Un courant d'air s'engouffra dans le couloir du temple destiné à la circumambulation. Couloir Mystérieux, disent les Egyptiens aimant s'aventurer dans les zones qui ne sont jamais immobiles. Ils sont curieux de ce qui se trame dans les lumières intermédiaires, de ce qui geste dans l'obscurité des cryptes ou les profondeurs des naos. Rien n'est fixe dans la maison des dieux.

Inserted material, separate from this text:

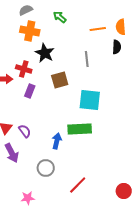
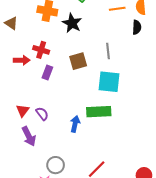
black star: (45, 53) -> (72, 23), moved
gray line: (87, 59) -> (108, 51), moved
gray circle: (46, 168) -> (56, 165), moved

Le temple tout entier tourne autour d'un axe planté dans la chair de Kemet, dans le crâne des Mages, dans les cartes d'un ciel dressées par les Astrologues d'Héliopolis.
Les exégètes du dieu ne vantent pas sa beauté ou son intelligence mais son pouvoir d'adaptation. Le dieu d'aujourd'hui n'est pas celui d'hier ou de demain. Il se compose et se décompose à partir d'éléments toujours inédits. Les thaumaturges savent que rien n'est irréversible. La clepsydre mesure le temps des rites ou encore elle évalue le temps qui nous reste avant de disparaître entre les deux niveaux d'une réalité mouvante comme les bancs de sable dans le fleuve.
Le dieu de Khemenou n'est jamais là où on l'attend. Il nous guette au tournant, dans les bosquets sacrés où les créatures ailées se réfugient pour échapper aux oiseleurs.
Enseignement furtif du Fils de Hapou : Nous ne sommes pas à la fin d'une époque. Vous n'avez encore rien vu. Asseyez vous dans le jardin et regardez les couleurs qui glissent sur les feuilles des arbres. Le jardin n'est pas un refuge mais un lieu de passage qu'il faudra oublier avant que la nuit n'ait dévoré les couleurs, les sons, les odeurs. Il ne se passera rien tant que vous n'aurez pas ouvert les yeux. Rien d'autre que des choses dérisoires n'ayant pas leur place dans un lieu sacré où se succèdent les miracles. Un miracle donne l'illusion d'un changement brusque qui, en fait, se préparait depuis longtemps.
La première fois où je me suis rendu par inadvertance dans certains recoins de Kemet, j'ai compris que je pouvais être adopté par une entité divine qui ne tient pas en place, cultive le vertige et la fugacité. Le temple est la cachette idéale pour celui qui ne veut pas être pris dans les filets de l'oiseleur.
Le nombre de variations divines à envisager justifie la structure labyrinthique du temple. Pour se déployer, les rites ont besoin de toujours plus d'espace dans l'invisible et le visible.
Ne cherchez pas les formes qui vous définissent mais celles qui vous permettent de devenir ce que vous n'êtes pas encore.